━━━━━ Data provided ━━━━━
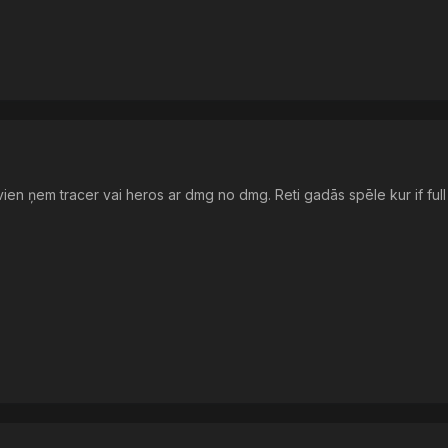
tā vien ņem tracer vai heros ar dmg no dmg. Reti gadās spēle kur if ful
━━━━━
━━━━━ Data provided ━━━━━
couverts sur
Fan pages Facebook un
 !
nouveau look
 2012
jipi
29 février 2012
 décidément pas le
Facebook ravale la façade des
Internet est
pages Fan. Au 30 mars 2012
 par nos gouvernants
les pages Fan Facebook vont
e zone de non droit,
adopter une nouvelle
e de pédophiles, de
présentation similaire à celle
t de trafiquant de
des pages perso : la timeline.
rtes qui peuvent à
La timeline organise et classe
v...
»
━━━━━
━━━━━ Data provided ━━━━━
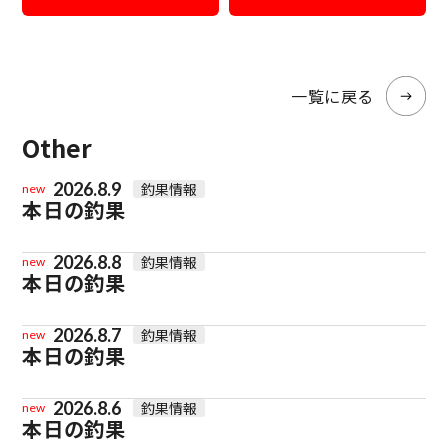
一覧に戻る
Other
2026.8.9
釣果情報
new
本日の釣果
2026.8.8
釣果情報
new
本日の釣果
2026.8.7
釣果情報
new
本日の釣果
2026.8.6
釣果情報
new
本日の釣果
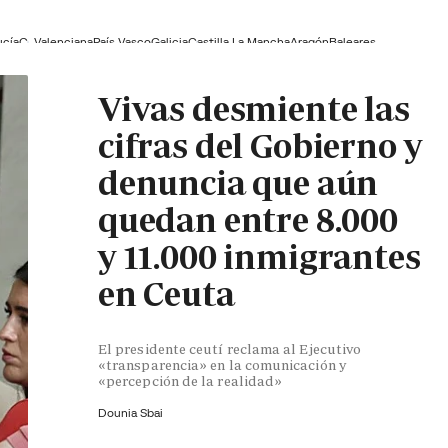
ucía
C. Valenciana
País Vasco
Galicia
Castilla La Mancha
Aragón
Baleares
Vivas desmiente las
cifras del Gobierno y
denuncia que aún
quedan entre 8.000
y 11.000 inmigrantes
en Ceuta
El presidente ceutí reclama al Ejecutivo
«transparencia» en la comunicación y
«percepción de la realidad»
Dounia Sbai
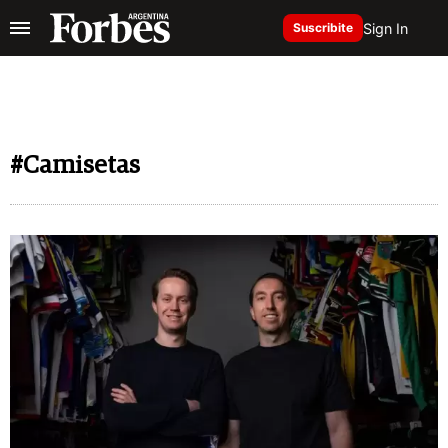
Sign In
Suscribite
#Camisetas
━━━━━
Exercise instructions =>
Report how many lines in the data above contain "pages", without any other words.

Reply =>
4